How do you all approach? All suggestions welcome.
I would be careful about starting with getting to inbox zero when new as your first step in weekly review. I know that sounds counterintuitive but unless you have discipline that can be a time trap. And no rule that says you cannot split things up. So what I would do is create a daily checklist where clarify and organizing daily is part of your life. Which reduces time spent doing it during a weekly review. Depending on your schedule last day in your office either Fri afternoon or first thing Monday make that the longer "weekly review" part in your office.

But focus less on getting current and try to be closer to current at review time. Focus on lifting your eyes to what has your attention (not just physical or digital things in front of you, what is on your mind) and look to review the week prior and prepare for the weeks to come. Getting your lists clean etc.

During my weekly review my capture, clarify, and organize is a fraction of the time spent in the larger review.
 

BrandiFig

Registered
I would be careful about starting with getting to inbox zero when new as your first step in weekly review. I know that sounds counterintuitive but unless you have discipline that can be a time trap.
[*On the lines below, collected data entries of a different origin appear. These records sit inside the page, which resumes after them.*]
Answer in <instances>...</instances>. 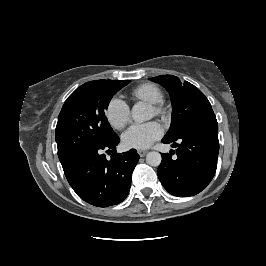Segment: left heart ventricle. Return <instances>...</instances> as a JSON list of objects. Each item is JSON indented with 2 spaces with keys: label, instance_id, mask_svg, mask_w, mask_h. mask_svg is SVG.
Listing matches in <instances>:
<instances>
[{
  "label": "left heart ventricle",
  "instance_id": "1",
  "mask_svg": "<svg viewBox=\"0 0 266 266\" xmlns=\"http://www.w3.org/2000/svg\"><path fill=\"white\" fill-rule=\"evenodd\" d=\"M151 114L154 115V110L151 108Z\"/></svg>",
  "mask_w": 266,
  "mask_h": 266
}]
</instances>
And no rule that says you cannot split things up. So what I would do is create a daily checklist where clarify and organizing daily is part of your life. Which reduces time spent doing it during a weekly review. Depending on your schedule last day in your office either Fri afternoon or first thing Monday make that the longer "weekly review" part in your office.
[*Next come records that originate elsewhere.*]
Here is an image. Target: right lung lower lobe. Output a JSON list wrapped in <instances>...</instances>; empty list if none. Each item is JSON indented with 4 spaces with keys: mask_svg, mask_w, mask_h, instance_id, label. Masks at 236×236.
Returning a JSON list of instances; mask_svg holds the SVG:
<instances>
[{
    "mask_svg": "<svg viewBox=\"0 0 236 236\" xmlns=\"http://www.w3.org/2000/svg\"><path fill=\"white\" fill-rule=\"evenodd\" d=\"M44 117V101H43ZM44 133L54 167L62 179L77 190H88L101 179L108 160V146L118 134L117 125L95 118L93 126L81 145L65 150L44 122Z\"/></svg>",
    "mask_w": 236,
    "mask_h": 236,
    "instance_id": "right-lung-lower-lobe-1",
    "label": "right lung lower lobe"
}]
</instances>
But focus less on getting current and try to be closer to current at review time. Focus on lifting your eyes to what has your attention (not just physical or digital things in front of you, what is on your mind) and look to review the week prior and prepare for the weeks to come. Getting your lists clean etc.

During my weekly review my capture, clarify, and organize is a fraction of the time spent in the larger review.
Great advice! I tend to keep my inbox relatively managed most of the time. If I make my office inbox a daily (or near daily) task, I should be able to do the rest from home on Sunday afternoons. Thanks!
 

mcogilvie

Registered
The weekly review template is something to aim for, but you may need to modify it to suit your circumstances, as @ivanjay205 says. In starting to implement GTD, I think you can get a lot of value from a Mind Sweep, dumping out what’s in your head. If you end up looking through piles of papers to find some elusive thing nagging at you, that’s fine for now. The Incompletion Trigger Lists can be helpful here. The point is to learn how to get better clarity and control, not to have everything run smoothly on day one.
 

Robert5911

Registered
I have an office at work and home and work out of both daily. I have paper inboxes in both offices. I process the office in box on Thursday afternoon. (I am a pastor so my Thursday is my Friday.) I do the rest of my weekly review including processing my home in box which can be a combination of work and personal on Saturday morning since everything else is digital. I am able to get both in boxes to zero the majority of the time.
 

BrandiFig

Registered
Thank you. I’m thinking of trying this, too. Friday to process the work inbox and my full weekly review on Sunday.